Only 28 survivors, including one suspected smuggler and his alleged assistant, and 24 bodies were found in the Mediterranean in the rescue mission involving a container ship which was first on the scene. The suspects are being investigated for manslaughter, causing the shipwreck and aiding and abetting illegal immigration.
"The dimensions of the fishing boat, documented in the inspection of the ship, the imprecise but very high number of corpses able to be seen inside the wreck or right nearby, the convergent statements by survivors, indicate there were quite a few hundred persons, perhaps 800," the prosecutors' office said in a statement.
"The fishing boat was crammed in every corner, including interior, closed spaces, with migrants," they said.
The shipwreck galvanized the European Union to devise a strategy to combat the smuggling, which has brought tens of thousands of migrants to Italy after sea rescues this year alone.
Today, hundreds of the 2,200 migrants who were rescued in 11 separate operations coordinated by the Italian coast guard a day earlier reached land.
Prosecutors in Catania said the last of the survivors from last month's shipwreck to give testimony was a man from Bangladesh who was hospitalized for health problems he had before the capsizing.

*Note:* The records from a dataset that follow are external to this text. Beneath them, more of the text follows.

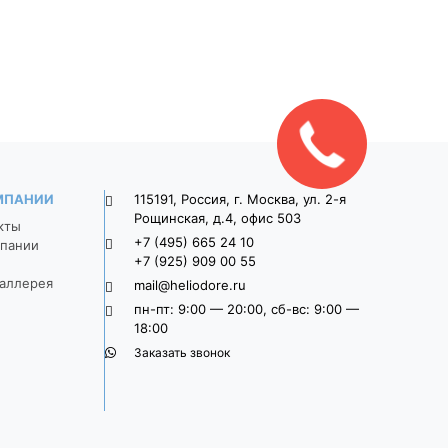
серый
1 470
1 625
Закажите
звонок!
МПАНИИ
115191, Россия, г. Москва, ул. 2-я
Рощинская, д.4, офис 503
кты
+7 (495) 665 24 10
пании
+7 (925) 909 00 55
аллерея
mail@heliodore.ru
пн-пт: 9:00 — 20:00, сб-вс: 9:00 —
18:00
Заказать звонок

"It is not possible to establish the precise number of women and children, and not even their countries of origin," the prosecutors said.
They noted a similar fishing boat rescued by the navy last year had more than 870 migrants aboard.
In the hours after the capsizing, some survivors said smugglers had locked hundreds of migrants in the hold. But prosecutors said Friday that although the doors were closed, they weren't locked.
Aided by the navy's undersea inspection, investigators determined at least one door was open and secured to the bulkhead. Two survivors later testified they were able to emerge from the hold and move to the deck. As a result, prosecutors dropped an initial accusation of kidnapping against the suspects.